Sierra Leone: 2014 trade mark legislation being applied despite absence of regulations
There has for some time been a degree of confusion about trade mark law in Sierra Leone. In 2014 a new Trade Marks Act came into force, replacing the old Trade Marks Act, Cap 244.
The new legislation significantly modernised trade mark law. One of the changes brought about was that the classification system that was in place – the old British system comprising 50 classes of goods and no services – was replaced with the Nice classification system. Another was that the renewal term was dropped from 14 years to the standard 10 years.
But no implementing regulations were ever promulgated which technically means that the new law is not in force. But it is certainly being applied. Some time back the Registrar issued an oral instruction to Registry staff to apply the new Act with effect from 15 January 2018.

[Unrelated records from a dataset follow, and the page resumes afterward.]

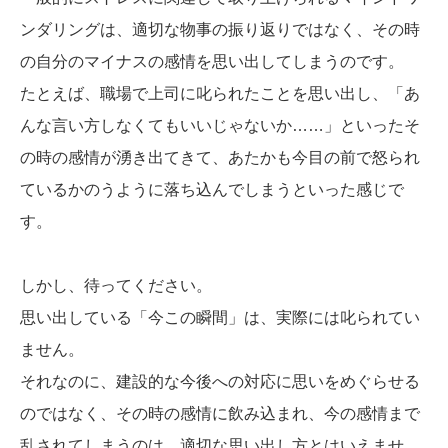
ンダリングは、適切な物事の振り返りではなく、その時
の自分のマイナスの感情を思い出してしまうのです。
たとえば、職場で上司に叱られたことを思い出し、「あ
んな言い方しなくてもいいじゃないか……」といったそ
の時の感情が湧き出てきて、あたかも今目の前で怒られ
ているかのうように落ち込んでしまうといった感じで
す。
しかし、待ってください。
思い出している「今この瞬間」は、実際には叱られてい
ません。
それなのに、建設的な今後への対応に思いをめぐらせる
のではなく、その時の感情に飲み込まれ、今の感情まで
乱されてしまうのは、適切な思い出し方とはいえませ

As a consequence, the Nice classification is being applied and certificates of registration now reflect a 10-year term rather than a 14-year term.
Whilst the correctness of this is debatable, the situation now is as follows:
- The 10–year renewal term will automatically apply to all new trade mark applications filed after 15 January 2018.
- The initial renewal term for trade mark applications that were already on file and still pending as of 15 January 2018 is 14 years.
- The term for all renewal applications filed after 15 January 2018 is 10 years, irrespective of the due date of the trade mark.
- Where the due date was prior to 15 January 2018, and the renewal application was filed before that date, then the old law 14-year renewal term will still apply.
- Where the due date was prior to 15 January 2018, and the renewal application was filed after that date, then the new law 10-year renewal term will apply.
- Where the renewal due date was after 15 January 2018, and the renewal application was filed before that date, the new law 10-year renewal term will apply.
As a final point we should mention that there are certain UK-based registrations that were filed under Section 57 of the old Act and that these will continue to be recognised under the new Act. These will be treated as independent registrations and no longer ‘tied’ to the base UK registration, although their existing 10-year renewal anniversary dates will, of course, still correspond to those of the UK registrations.
It is, of course, conceivable that there may one day be a legal challenge, but in our view trade mark owners should work on the assumption that the 2014 legislation is in force and that, accordingly, services can be covered and registration and renewal terms are now 10 years.